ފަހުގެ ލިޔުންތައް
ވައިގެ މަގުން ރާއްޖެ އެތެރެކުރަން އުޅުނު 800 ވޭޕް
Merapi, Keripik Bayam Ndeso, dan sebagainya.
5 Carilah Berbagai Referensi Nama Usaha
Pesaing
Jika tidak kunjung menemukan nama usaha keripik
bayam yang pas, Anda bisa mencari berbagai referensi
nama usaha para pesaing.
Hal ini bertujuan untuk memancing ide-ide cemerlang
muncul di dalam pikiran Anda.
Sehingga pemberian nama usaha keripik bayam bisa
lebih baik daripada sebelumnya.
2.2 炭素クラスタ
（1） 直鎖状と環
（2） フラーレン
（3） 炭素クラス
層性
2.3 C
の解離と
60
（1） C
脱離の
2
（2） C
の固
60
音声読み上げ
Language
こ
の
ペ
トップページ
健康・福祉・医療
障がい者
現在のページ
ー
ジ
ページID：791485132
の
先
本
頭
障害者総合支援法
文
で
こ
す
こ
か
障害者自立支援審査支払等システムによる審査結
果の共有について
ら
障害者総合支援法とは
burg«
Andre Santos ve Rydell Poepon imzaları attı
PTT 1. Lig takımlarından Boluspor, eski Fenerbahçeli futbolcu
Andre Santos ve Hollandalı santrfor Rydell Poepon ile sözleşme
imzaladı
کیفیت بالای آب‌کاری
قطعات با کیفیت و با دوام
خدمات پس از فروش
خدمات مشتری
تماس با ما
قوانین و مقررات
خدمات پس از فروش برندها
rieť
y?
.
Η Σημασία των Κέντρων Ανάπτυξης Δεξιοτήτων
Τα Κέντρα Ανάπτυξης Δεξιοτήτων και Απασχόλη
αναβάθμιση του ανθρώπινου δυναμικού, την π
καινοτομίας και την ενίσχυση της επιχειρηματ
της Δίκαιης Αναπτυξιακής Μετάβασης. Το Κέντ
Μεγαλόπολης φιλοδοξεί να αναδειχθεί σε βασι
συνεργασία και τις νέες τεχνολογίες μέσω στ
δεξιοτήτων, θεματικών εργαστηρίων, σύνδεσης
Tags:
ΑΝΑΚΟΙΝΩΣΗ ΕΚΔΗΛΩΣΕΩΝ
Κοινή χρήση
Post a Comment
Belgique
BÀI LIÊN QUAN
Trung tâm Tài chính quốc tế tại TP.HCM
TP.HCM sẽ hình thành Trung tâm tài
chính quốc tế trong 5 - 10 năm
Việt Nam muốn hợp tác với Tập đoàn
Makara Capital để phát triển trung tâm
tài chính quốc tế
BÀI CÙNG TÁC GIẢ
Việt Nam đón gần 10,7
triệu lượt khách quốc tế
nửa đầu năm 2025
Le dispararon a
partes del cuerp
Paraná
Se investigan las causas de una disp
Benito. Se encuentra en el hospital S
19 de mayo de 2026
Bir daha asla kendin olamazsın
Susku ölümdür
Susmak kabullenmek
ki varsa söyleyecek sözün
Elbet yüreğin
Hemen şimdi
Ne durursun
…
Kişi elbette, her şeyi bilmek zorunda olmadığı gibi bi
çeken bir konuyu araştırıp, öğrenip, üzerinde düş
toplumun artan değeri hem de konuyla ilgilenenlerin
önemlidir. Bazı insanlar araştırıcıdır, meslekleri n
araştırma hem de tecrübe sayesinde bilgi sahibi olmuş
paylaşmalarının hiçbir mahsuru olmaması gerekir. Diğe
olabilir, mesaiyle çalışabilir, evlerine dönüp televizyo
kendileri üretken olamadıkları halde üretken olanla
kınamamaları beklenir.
_ _ _ _
◆ WORK INSTRUCTION
Report only the number of lines in the listing that contain the word "خدمات".

◆ ANSWER SECTION
3